"Os espaços
antropológicos são mundos de significação
e não categorias coisificadas
que partilham entre si objectos corporais."
(Lévy, 1997:186).
A comunicação reticular sustentada nas Redes e Serviços Telemáticos, das quais a Internet é a mais conhecida, gerou a possibilidade de criação e desenvolvimento de um novo espaço público, uma Nova Ágora que apresenta como característica fundamental o facto de ser um híbrido, digamos um Fórum Híbrido em que "o sujeito vive a possibilidade de ambivalência entre o local e o global, entre o eu e o anonimato, entre o eu e o outro do pseudónimo, entre a pertença e o desenraizamento, entre o ser produtor e consumidor de conhecimentos á escala global, entre a nacionalidade e o cosmopolitismo, etc.." (Silva,1999:62).
A Internet é simultaneamente real e virtual (representacional), informação e contexto de interacção, espaço (site) e tempo, mas que altera as próprias coordenadas espacio-temporais a que estamos habituados, compactando-as, ou seja, o espaço e o tempo na rede existem na medida em que são construção social partilhada. Esta construção é estruturada pelos laços e valores socio-políticos, estéticos e éticos que tipificam este novo espaço antropológico.
Este novo espaço com áreas de privacidade -um novo mundo virtual ou mundo mediatizado -é um suporte aos processos cognitivos, sociais e afectivos, os quais efectuam a transmutação da rede de tecnologia electrónica e telecomunicações em espaço social povoado por seres que (re)constroem as suas identidades e os seus laços sociais nesse novo contexto comunicacional. Geram uma teia de novas sociabilidades que suscitam no-vos valores. Estes novos valores, por sua vez, reforçam as novas sociabilidades.

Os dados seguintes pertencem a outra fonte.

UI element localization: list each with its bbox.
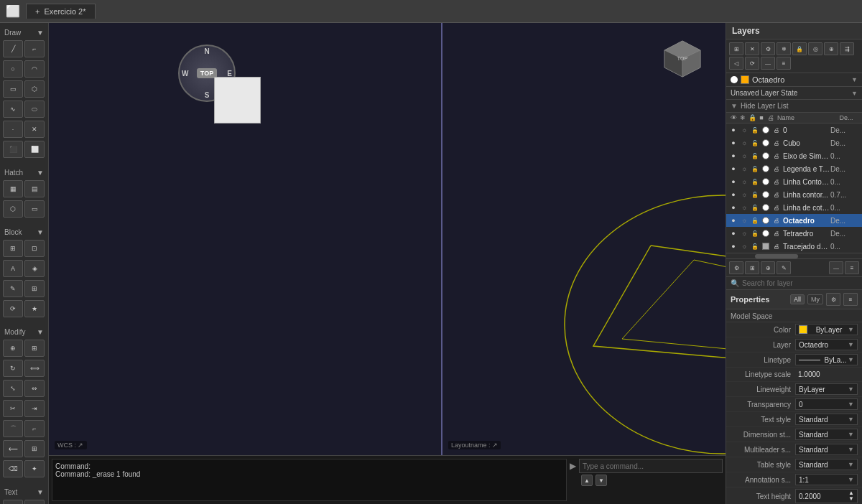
textstyle-dropdown-arrow[interactable]: ▼ <box>848 416 854 423</box>
properties-tab-my[interactable]: My <box>807 294 823 304</box>
layer-eye-icon[interactable]: ● <box>729 164 738 173</box>
fillet-tool[interactable]: ⌒ <box>3 420 23 437</box>
layer-eye-icon[interactable]: ● <box>729 229 738 238</box>
prop-value-transparency[interactable]: 0 ▼ <box>795 398 858 410</box>
layer-btm-btn1[interactable]: ⚙ <box>729 261 743 274</box>
properties-settings-btn[interactable]: ⚙ <box>826 293 840 306</box>
stretch-tool[interactable]: ⇔ <box>24 380 45 397</box>
mtext-tool[interactable]: A <box>3 500 23 504</box>
explode-tool[interactable]: ✦ <box>24 460 45 477</box>
layer-lock-icon[interactable]: 🔓 <box>751 216 759 225</box>
prop-value-layer[interactable]: Octaedro ▼ <box>795 339 858 350</box>
layer-plot-icon[interactable]: 🖨 <box>772 177 781 186</box>
layer-row[interactable]: ● ☼ 🔓 🖨 Cubo De... <box>726 136 862 149</box>
layer-plot-icon[interactable]: 🖨 <box>772 216 781 225</box>
layer-lock-icon[interactable]: 🔓 <box>751 164 759 173</box>
layer-lock-icon[interactable]: 🔓 <box>751 242 759 251</box>
insert-tool[interactable]: ⊞ <box>3 240 23 257</box>
layer-freeze-icon[interactable]: ☼ <box>740 139 749 147</box>
active-tab[interactable]: + Exercicio 2* <box>26 4 96 19</box>
layer-row[interactable]: ● ☼ 🔓 🖨 Linha de cota... 0... <box>726 201 862 214</box>
block-section[interactable]: Block ▼ <box>1 225 47 238</box>
polyline-tool[interactable]: ⌐ <box>24 40 45 57</box>
layer-iso-btn[interactable]: ◎ <box>808 42 822 55</box>
ellipse-tool[interactable]: ⬭ <box>24 101 45 118</box>
layer-plot-icon[interactable]: 🖨 <box>772 139 781 147</box>
layer-row[interactable]: ● ☼ 🔓 🖨 Legenda e Te... De... <box>726 162 862 175</box>
text-tool[interactable]: a <box>24 500 45 504</box>
layer-plot-icon[interactable]: 🖨 <box>772 203 781 212</box>
copy-tool[interactable]: ⊞ <box>24 340 45 357</box>
arc-tool[interactable]: ◠ <box>24 60 45 78</box>
transparency-dropdown-arrow[interactable]: ▼ <box>848 401 854 408</box>
layer-lock-icon[interactable]: 🔓 <box>751 229 759 238</box>
attredef-tool[interactable]: ◈ <box>24 260 45 277</box>
wipeout-tool[interactable]: ⬜ <box>24 141 45 158</box>
rect-tool[interactable]: ▭ <box>3 80 23 98</box>
layer-eye-icon[interactable]: ● <box>729 242 738 251</box>
gradient-tool[interactable]: ▤ <box>24 180 45 197</box>
line-tool[interactable]: ╱ <box>3 40 23 57</box>
prop-value-mleader[interactable]: Standard ▼ <box>795 444 858 455</box>
layer-eye-icon[interactable]: ● <box>729 139 738 147</box>
layer-delete-btn[interactable]: ✕ <box>745 42 759 55</box>
layer-settings-btn[interactable]: ⚙ <box>761 42 775 55</box>
layer-btm-more[interactable]: ≡ <box>845 261 859 274</box>
properties-tab-all[interactable]: All <box>790 294 805 304</box>
prop-value-linetype[interactable]: ByLa... ▼ <box>795 354 858 365</box>
cmd-scroll-up[interactable]: ▲ <box>581 475 593 486</box>
layer-eye-icon[interactable]: ● <box>729 216 738 225</box>
layer-plot-icon[interactable]: 🖨 <box>772 190 781 199</box>
extract-tool[interactable]: ★ <box>24 300 45 317</box>
layer-eye-icon[interactable]: ● <box>729 126 738 134</box>
hide-layer-toggle[interactable]: ▼ Hide Layer List <box>726 100 862 113</box>
layer-more-btn[interactable]: ≡ <box>777 57 791 70</box>
layer-row[interactable]: ● ☼ 🔓 🖨 Linha Contor... 0... <box>726 175 862 188</box>
move-tool[interactable]: ⊕ <box>3 340 23 357</box>
annoscale-dropdown-arrow[interactable]: ▼ <box>848 476 854 483</box>
layer-search-input[interactable] <box>742 279 858 287</box>
viewport-left[interactable]: N S E W TOP <box>49 23 442 455</box>
textheight-down-arrow[interactable]: ▼ <box>848 496 854 502</box>
spline-tool[interactable]: ∿ <box>3 101 23 118</box>
layer-row[interactable]: ● ☼ 🔓 🖨 Tetraedro De... <box>726 227 862 240</box>
layer-row[interactable]: ● ☼ 🔓 🖨 Tracejado de... 0... <box>726 240 862 253</box>
layer-row-active[interactable]: ● ☼ 🔓 🖨 Octaedro De... <box>726 214 862 227</box>
canvas-area[interactable]: N S E W TOP <box>49 23 726 504</box>
properties-more-btn[interactable]: ≡ <box>843 293 858 306</box>
dimstyle-dropdown-arrow[interactable]: ▼ <box>848 431 854 438</box>
draw-section[interactable]: Draw ▼ <box>1 26 47 38</box>
prop-value-textheight[interactable]: 0.2000 ▲ ▼ <box>795 489 858 503</box>
block-def-tool[interactable]: ⊡ <box>24 240 45 257</box>
layer-freeze-icon[interactable]: ☼ <box>740 242 749 251</box>
layer-btm-btn2[interactable]: ⊞ <box>745 261 759 274</box>
active-layer-dropdown-arrow[interactable]: ▼ <box>851 76 858 83</box>
layer-dropdown-arrow[interactable]: ▼ <box>848 341 854 348</box>
mleader-dropdown-arrow[interactable]: ▼ <box>848 446 854 453</box>
layer-refresh-btn[interactable]: ⟳ <box>745 57 759 70</box>
block-edit-tool[interactable]: ✎ <box>3 280 23 297</box>
viewport-right[interactable]: TOP Layoutname : ↗ <box>442 23 726 455</box>
layer-freeze-icon[interactable]: ☼ <box>740 177 749 186</box>
boundary-tool[interactable]: ⬡ <box>3 200 23 218</box>
offset-tool[interactable]: ⟵ <box>3 440 23 457</box>
layer-freeze-icon[interactable]: ☼ <box>740 164 749 173</box>
3d-cube-icon[interactable]: TOP <box>661 37 704 80</box>
layer-lock-btn[interactable]: 🔒 <box>792 42 807 55</box>
layer-freeze-icon[interactable]: ☼ <box>740 229 749 238</box>
scale-tool[interactable]: ⤡ <box>3 380 23 397</box>
point-tool[interactable]: · <box>3 121 23 138</box>
chamfer-tool[interactable]: ⌐ <box>24 420 45 437</box>
modify-section[interactable]: Modify ▼ <box>1 325 47 337</box>
cmd-scroll-down[interactable]: ▼ <box>595 475 607 486</box>
lweight-dropdown-arrow[interactable]: ▼ <box>848 386 854 393</box>
prop-value-textstyle[interactable]: Standard ▼ <box>795 414 858 425</box>
prop-value-annoscale[interactable]: 1:1 ▼ <box>795 474 858 485</box>
circle-tool[interactable]: ○ <box>3 60 23 78</box>
layer-merge-btn[interactable]: ⊕ <box>824 42 838 55</box>
layer-lock-icon[interactable]: 🔓 <box>751 177 759 186</box>
hatch-tool[interactable]: ▦ <box>3 180 23 197</box>
color-dropdown-arrow[interactable]: ▼ <box>848 326 854 333</box>
layer-plot-icon[interactable]: 🖨 <box>772 242 781 251</box>
layer-freeze-btn[interactable]: ❄ <box>777 42 791 55</box>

Esta dialéctica é geradora de novas práticas culturais.
Trata-se de um novo tipo de organização socio-técnica que facilita a mobilidade no e do conhecimento, as trocas de saberes, a construção colectiva do sentido, em que a identidade sofre uma expansão do eu baseada na diluição da corporeidade, ou seja, o que se perde em corpo ganha-se em rapidez e capacidade de disseminar o eu no espaço-tempo. Assiste-se, assim, a uma aceleração do metabolismo social. Geram-se as chamadas comunidades virtuais (Rheingold,1996; Soares,1999) que se sustentam na partilha intelectual e na convergência da pluralidade e riqueza dos conhecimentos que emanam dos sujeitos. Nestes novos espaços sociais geram-se novas solidariedades, novos excluídos, novos mecanismos de participação, novas formas de democracia, de negociação, de decisão, de cooperação, de afectividade, de intimidade, de sociabilidade que potenciam a emergência de sujeitos colectivos ou de inteligências colectivas conectivas (Lévy,1997; Kerckhove,1998).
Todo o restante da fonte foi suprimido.